Genentech · Primly Community

Went through a full Genentech loop for a Senior Data Analyst role. Here's what actually mattered.

returner_ren · 5 replies

Background: I came back from a 2-year caregiving gap and Genentech was one of the companies that actually moved forward with me. I was nervous about the gap question but it turned out not to be the thing.

Here's how the rounds went:

Recruiter screen (30 min): pretty standard. They asked about my background, why Genentech specifically (have a real answer here, vague mission-speak falls flat), and confirmed I was okay with the hybrid requirement.

Technical phone screen (60 min): SQL heavy. Two problems, one relatively simple aggregation query and one involving a window function across clinical event data. Not fake data, they use domain-adjacent scenarios.

Panel day (half day, 4 conversations): one was a hiring manager values chat, one was a peer data scientist who dug into a past project end-to-end, one was a cross-functional stakeholder who wanted to know how I handle disagreement with researchers, and one was a short presentation of a past analysis.

What actually mattered: the cross-functional question. Genentech has a lot of scientists who think in different terms than business analysts. They wanted to know if I'd ever had to translate between those worlds without flattening nuance. Have a real story.
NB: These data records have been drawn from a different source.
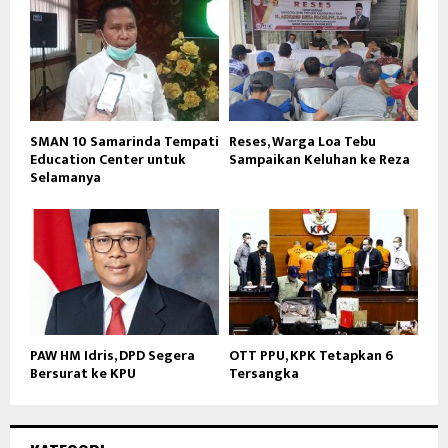
SMAN 10 Samarinda Tempati
Reses, Warga Loa Tebu
Education Center untuk
Sampaikan Keluhan ke Reza
Selamanya
PAW HM Idris, DPD Segera
OTT PPU, KPK Tetapkan 6
Bersurat ke KPU
Tersangka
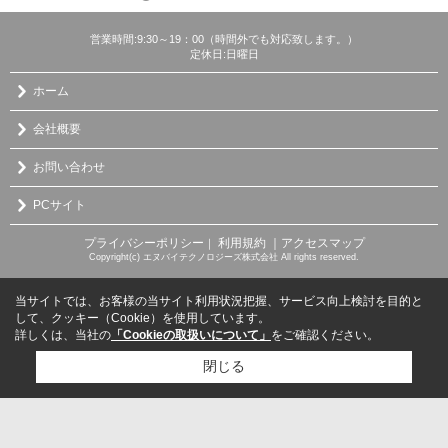
営業時間:9:30～19：00（時間外でも対応致します。）
定休日:日曜日
ホーム
会社概要
お問い合わせ
PCサイト
プライバシーポリシー
利用規約
｜アクセスマップ
｜
Copyright(c) エヌバイテクノロジーズ株式会社 All rights reserved.
当サイトでは、お客様の当サイト利用状況把握、サービス向上検討を目的と
して、クッキー（Cookie）を使用しています。
詳しくは、当社の
「Cookieの取扱いについて」
をご確認ください。
閉じる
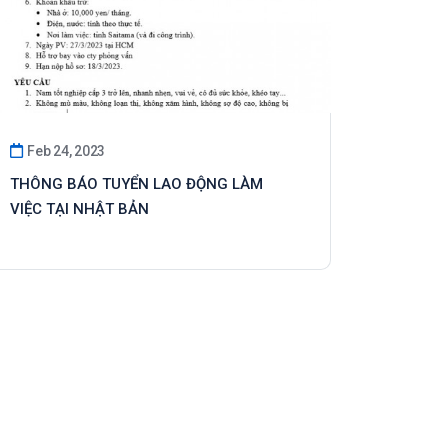
Feb 24, 2023
THÔNG BÁO TUYỂN LAO ĐỘNG LÀM
VIỆC TẠI NHẬT BẢN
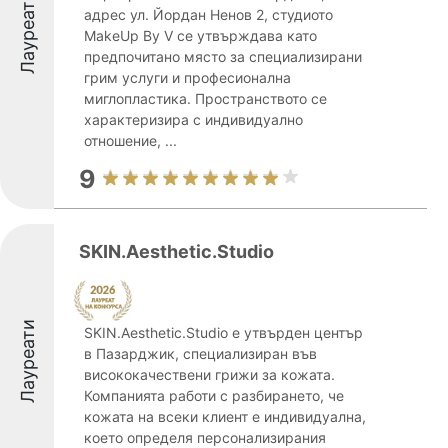
Лауреати
адрес ул. Йордан Ненов 2, студиото
MakeUp By V се утвърждава като
предпочитано място за специализирани
грим услуги и професионална
миглопластика. Пространството се
характеризира с индивидуално
отношение, ...
9
SKIN.Aesthetic.Studio
Лауреати
SKIN.Aesthetic.Studio е утвърден център
в Пазарджик, специализиран във
висококачествени грижи за кожата.
Компанията работи с разбирането, че
кожата на всеки клиент е индивидуална,
което определя персонализирания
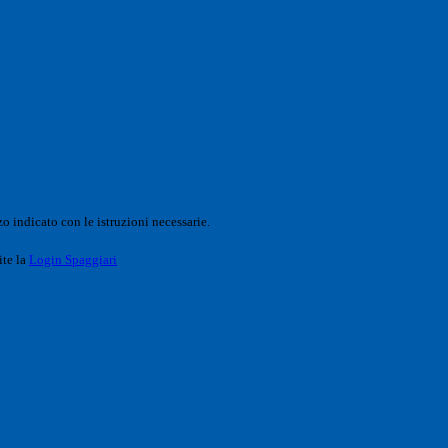
o indicato con le istruzioni necessarie.
ite la
Login Spaggiari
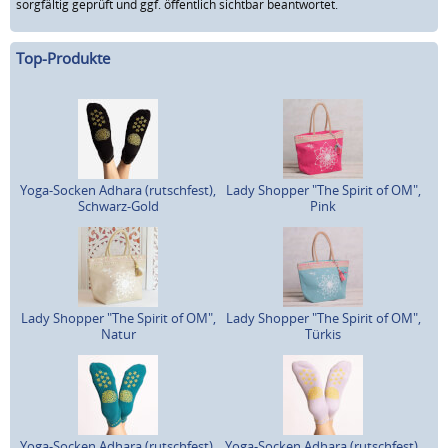
sorgfältig geprüft und ggf. öffentlich sichtbar beantwortet.
Top-Produkte
Yoga-Socken Adhara (rutschfest),
Lady Shopper "The Spirit of OM",
Schwarz-Gold
Pink
Lady Shopper "The Spirit of OM",
Lady Shopper "The Spirit of OM",
Natur
Türkis
Yoga-Socken Adhara (rutschfest),
Yoga-Socken Adhara (rutschfest),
The gap question came up once, briefly, and my honest answer landed fine. They seemed more interested in whether I was ready than whether I'd been away.

5 replies

analyst_ana

the cross-functional story thing is so real. I bombed an early version of that question at a different biotech because I described 'translating for scientists' in kind of a condescending way. the framing matters a lot. you're not dumbing things down, you're finding shared vocabulary.

returner_ren

exactly. and the best signal I got was when the interviewer (a scientist herself) nodded when I said I'd asked the researcher what their mental model was before I tried to explain mine. that's the thing they're actually looking for.

sam_recovering

thank you for including the gap note. I've been dreading Genentech precisely because I assumed pharma/biotech would be more conservative about that. good to hear it wasn't the focus.

ds_dmitri

window function across clinical event data, that's interesting. is it survival analysis type stuff or more like just event sequencing? trying to figure out how much domain knowledge they expect you to come in with vs. learn on the job.

returner_ren

more event sequencing in my experience. they weren't testing survival analysis specifically, more whether you could think about time-ordered data carefully. you don't need pharma domain knowledge, but being able to reason about what 'before treatment' vs 'after treatment' means in a data context helps.